Exercise requirements> Omit the images. Reproduce each line of the records exactly as it appears.

Excerpted records>
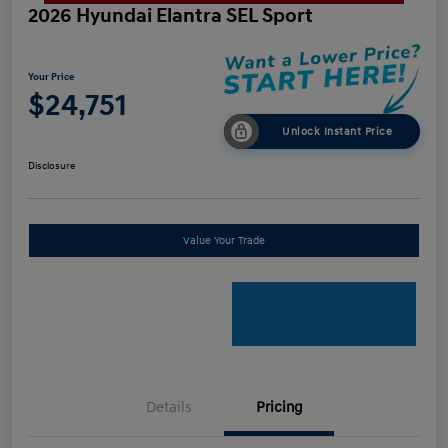
2026 Hyundai Elantra SEL Sport
Your Price
$24,751
Unlock Instant Price
Disclosure
Value Your Trade
Details
Pricing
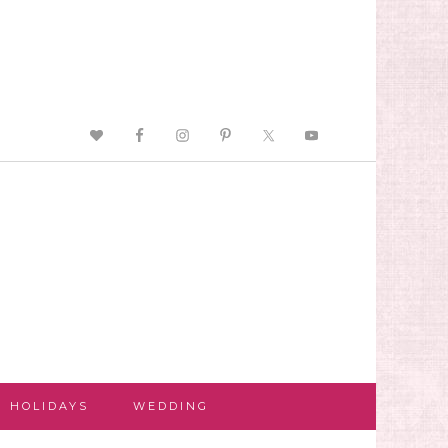
HOLIDAYS
WEDDING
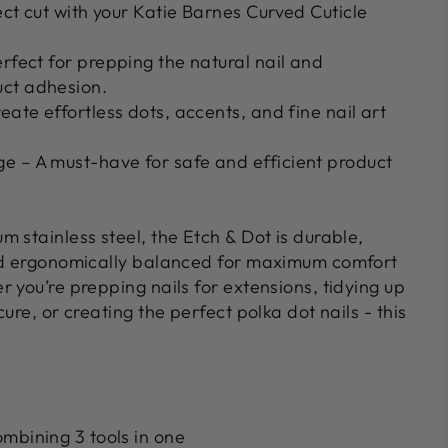
ect cut with your Katie Barnes Curved Cuticle
rfect for prepping the natural nail and
ct adhesion.
eate effortless dots, accents, and fine nail art
ge
– A must-have for safe and efficient product
m stainless steel
, the Etch & Dot is durable,
nd ergonomically balanced for maximum comfort
 you’re prepping nails for extensions, tidying up
ure, or creating the perfect polka dot nails - this
mbining 3 tools in one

Finished task>
2026 Hyundai Elantra SEL Sport
Your Price
$24,751
Unlock Instant Price
Disclosure
Value Your Trade
Details
Pricing
HOLIDAYS
WEDDING
ect cut with your Katie Barnes Curved Cuticle
rfect for prepping the natural nail and
ct adhesion.
eate effortless dots, accents, and fine nail art
ge
– A must-have for safe and efficient product
m stainless steel
, the Etch & Dot is durable,
nd ergonomically balanced for maximum comfort
 you’re prepping nails for extensions, tidying up
ure, or creating the perfect polka dot nails - this
mbining 3 tools in one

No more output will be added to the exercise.